Wednesday, February 4, 2009

ANOTHER LIFE

ANOTHER LIFE

Nostalgic heart,
A painful whimper
For a life that was.
A parsimonious existence
Living life
One day at a time.
With tomorrow,
A dream
Out of reach today,
Becoming today
Lived like yesterday...
Life in the village.

Constant music,
Nature's band.
Singing birds
Clacking chickens,
Barking dogs
Cows, donkeys and more.

Feet plodding earth
Foraging the forest,
Nature's basket,
Fruits,roots,berries,
Insects too,
Men hunting for meat.

The river- a life line,
Drinking with the animals.
Boys fishing upstream'
Women, girls
Washing clothes.
A kaleidoscope of rags
Dotting bushes.
Old women bathing,
Shrivelled buttocks
Dessicated breasts,
Dead to the world.
Children playing
Shrieking,shouting
Sheer ecstacy,
A joy no money can buy!!

Girls balancing clay pots
On braided heads,
Gourds in hand,
Taking water home.

Boys heading cattle in the hills
Carving wooden weapons,
Weaving with grass
Whips to drive the beasts.

The day glides slowly by
Warmed by a lazy sun,
Taking no hostages.
A nonchalant crowd
They have conquered time.
That's another life.

1st Dec. 2008

1 comment:

Emmanuel Sigauke said...

Lovely poem; I could picture the village I grew up in, and although there are two rivers, I pictured Runde, and I was one of the boys swimming...

I would remove the firts line; by the end of the poem the reader sees nostalgia. Leave the poem open for interpretation, so that another person may see something different.

I would also revisit "Living life one day at a time", because by the time I see how you played with the idea of tomorrow becoming like yesterday, I can realize that not much seems to change from day to day in the village. Those are clever lines.

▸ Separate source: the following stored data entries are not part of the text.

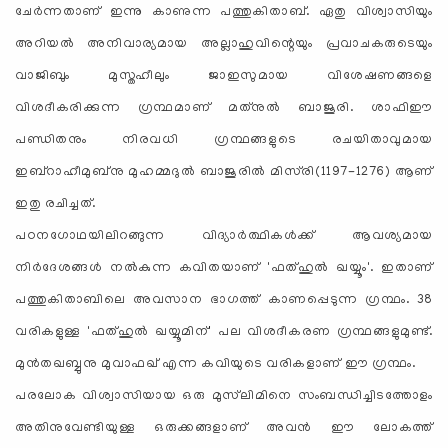
ചേര്‍ന്നതാണ് ഇന്നു കാണുന്ന പത്തുകിതാബ്. ഏതു വിശ്വാസിയും
അറിയല്‍ അനിവാര്യമായ അല്ലാഹുവിന്റെയും പ്രവാചകരുടെയും
വാജിബും മുസ്തഹീലും ജാഇസുമായ വിശേഷണങ്ങളെ
വിശദീകരിക്കുന്ന ഗ്രന്ഥമാണ് മത്‌നുല്‍ ബാജൂരി. ശാഫിഈ
പണ്ഡിതനും നിരവധി ഗ്രന്ഥങ്ങളുടെ രചയിതാവുമായ
ഇബ്‌റാഹീമുബ്‌നു മുഹമ്മദുല്‍ ബാജൂരില്‍ മിസ്‌രി(1197-1276) ആണ്
ഇതു രചിച്ചത്.
പഠനഗോഥയിലിറങ്ങുന്ന വിദ്യാര്‍ത്ഥികള്‍ക്ക് ആവശ്യമായ
നിര്‍ദേശങ്ങള്‍ നല്‍കുന്ന കവിതയാണ് 'ഫത്ഹുല്‍ ഖയ്യൂം'. ഇതാണ്
പത്തുകിതാബിലെ അവസാന ഭാഗത്ത് കാണപ്പെടുന്ന ഗ്രന്ഥം. 38
വരികളുള്ള 'ഫത്ഹുല്‍ ഖയ്യൂമിന്' പല വിശദീകരണ ഗ്രന്ഥങ്ങളുമുണ്ട്.
മുന്‍തഖബ്ബുനു മുവാഫഖ് എന്ന കവിയുടെ വരികളാണ് ഈ ഗ്രന്ഥം.
പരലോക വിശ്വാസിയായ ഒരു മുസ്‌ലിമിനെ സംബന്ധിച്ചിടത്തോളം
അതിനുവേണ്ടിയുള്ള ഒരുക്കങ്ങളാണ് അവന്‍ ഈ ലോകത്ത്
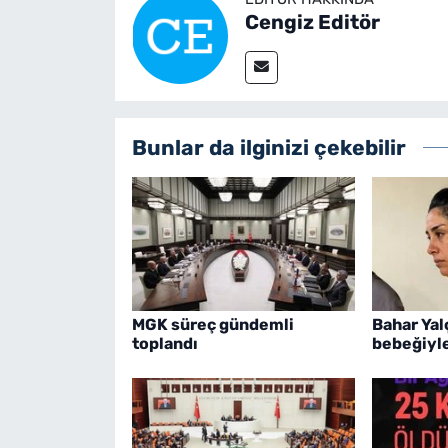
Cengiz Editör
Bunlar da ilginizi çekebilir
MGK süreç gündemli
Bahar Yal
toplandı
bebeğiyle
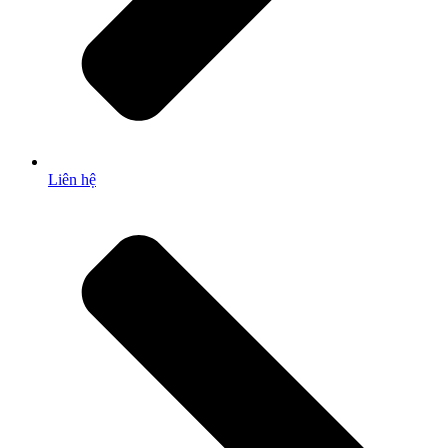
Liên hệ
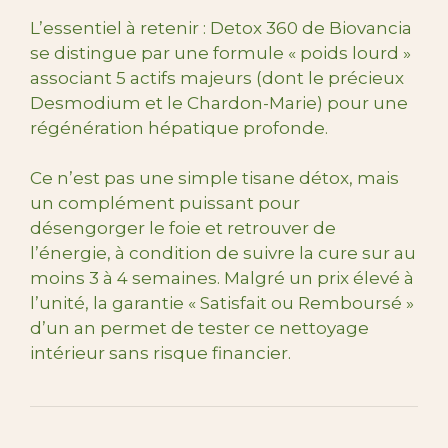
L’essentiel à retenir : Detox 360 de Biovancia
se distingue par une formule « poids lourd »
associant 5 actifs majeurs (dont le précieux
Desmodium et le Chardon-Marie) pour une
régénération hépatique profonde.
Ce n’est pas une simple tisane détox, mais
un complément puissant pour
désengorger le foie et retrouver de
l’énergie, à condition de suivre la cure sur au
moins 3 à 4 semaines. Malgré un prix élevé à
l’unité, la garantie « Satisfait ou Remboursé »
d’un an permet de tester ce nettoyage
intérieur sans risque financier.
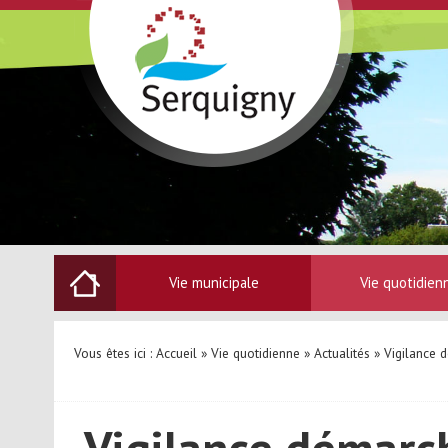
Vie municipale
Vie quotidien
Vous êtes ici :
Accueil
»
Vie quotidienne
»
Actualités
» Vigilance d
Vigilance démarch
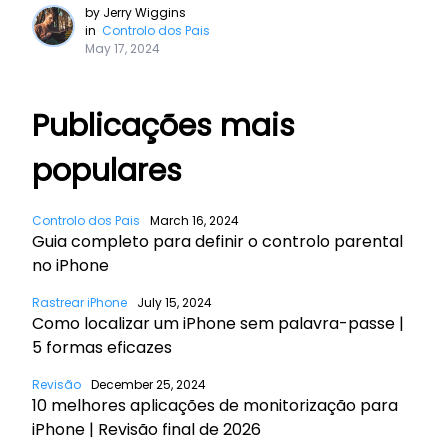
by
Jerry Wiggins
in
Controlo dos Pais
May 17, 2024
Publicações mais
populares
Controlo dos Pais
March 16, 2024
Guia completo para definir o controlo parental
no iPhone
Rastrear iPhone
July 15, 2024
Como localizar um iPhone sem palavra-passe |
5 formas eficazes
Revisão
December 25, 2024
10 melhores aplicações de monitorização para
iPhone | Revisão final de 2026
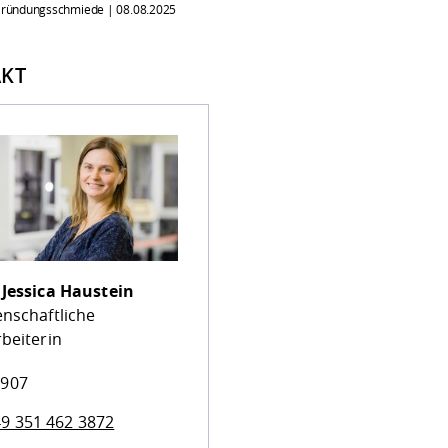
 Gründungsschmiede |
08.08.2025
KT
.
Jessica Haustein
enschaftliche
beiterin
 907
9 351 462 3872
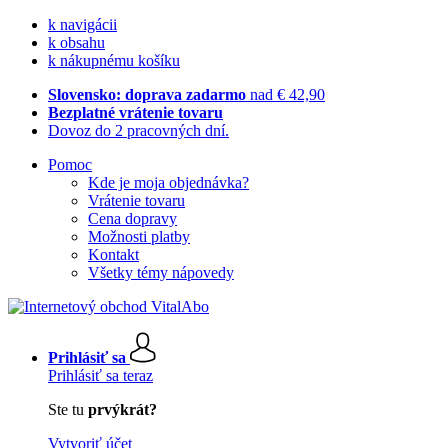
k navigácii
k obsahu
k nákupnému košíku
Slovensko: doprava zadarmo
nad € 42,90
Bezplatné vrátenie tovaru
Dovoz do 2 pracovných dní.
Pomoc
Kde je moja objednávka?
Vrátenie tovaru
Cena dopravy
Možnosti platby
Kontakt
Všetky témy nápovedy
Prihlásiť sa
Prihlásiť sa teraz
Ste tu
prvýkrát?
Vytvoriť účet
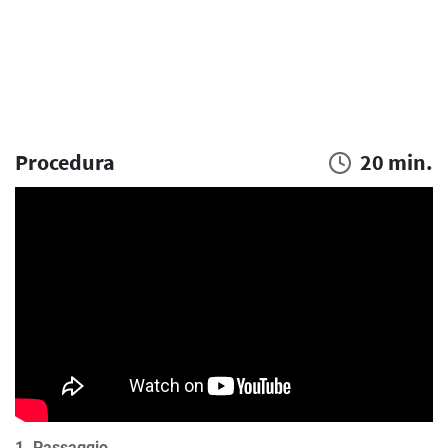
Procedura
20 min.
1. Passaggio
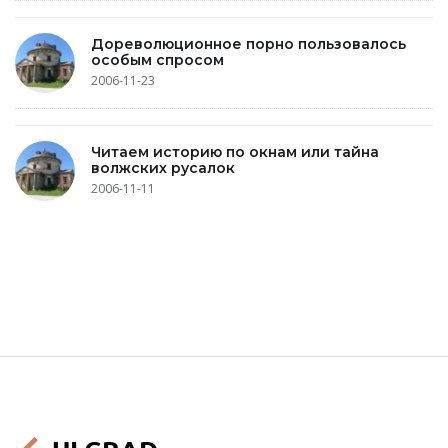
Дореволюционное порно пользовалось
особым спросом
2006-11-23
Читаем историю по окнам или тайна
волжских русалок
2006-11-11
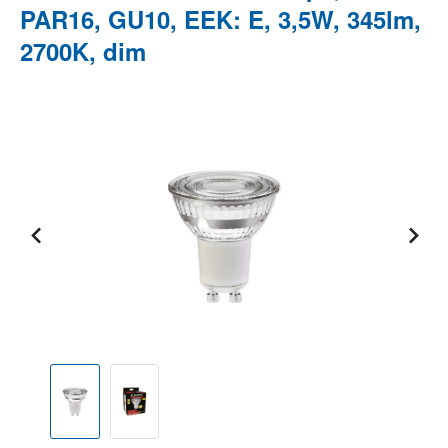
PAR16, GU10, EEK: E, 3,5W, 345lm,
2700K, dim
Bildergalerie überspringen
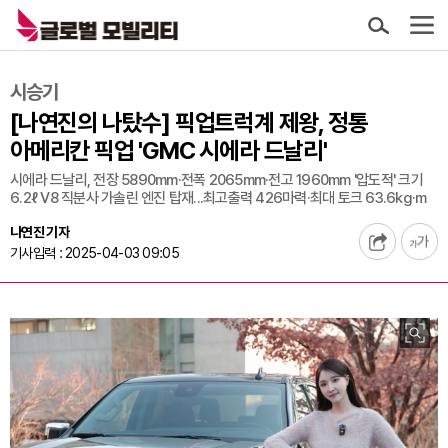
시승기
[나연진의 나탔수] 픽업트럭계 제왕, 정통
아메리칸 픽업 'GMC 시에라 드날리'
시에라 드날리, 전장 5890mm·전폭 2065mm·전고 1960mm '압도적' 크기
6.2ℓ V8 직분사 가솔린 엔진 탑재...최고출력 426마력·최대 토크 63.6kg·m
나연진 기자
기사입력 : 2025-04-03 09:05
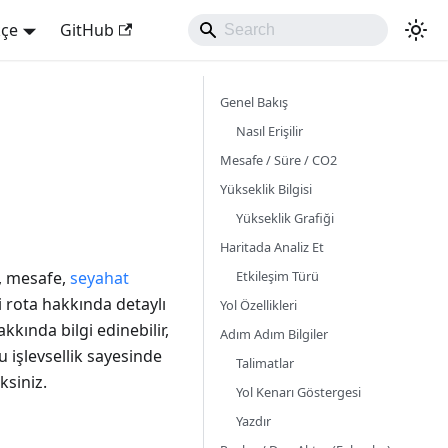
kçe
GitHub
Genel Bakış
Nasıl Erişilir
Mesafe / Süre / CO2
Yükseklik Bilgisi
Yükseklik Grafiği
Haritada Analiz Et
Etkileşim Türü
a, mesafe,
seyahat
i rota hakkında detaylı
Yol Özellikleri
kkında bilgi edinebilir,
Adım Adım Bilgiler
u işlevsellik sayesinde
Talimatlar
ksiniz.
Yol Kenarı Göstergesi
Yazdır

Boys "heading" cattle surprises (but it's possible), but I am compelled to assume it might be herding (from experience).

I like the luxuriant and sequential presentation of the order of things in the village, the different roles everyone plays, then what attracts me most is the serenity on the surface, yet certain descriptions attest to an exhausting life (reference to the old women at the river, shrivelled by life's challenges.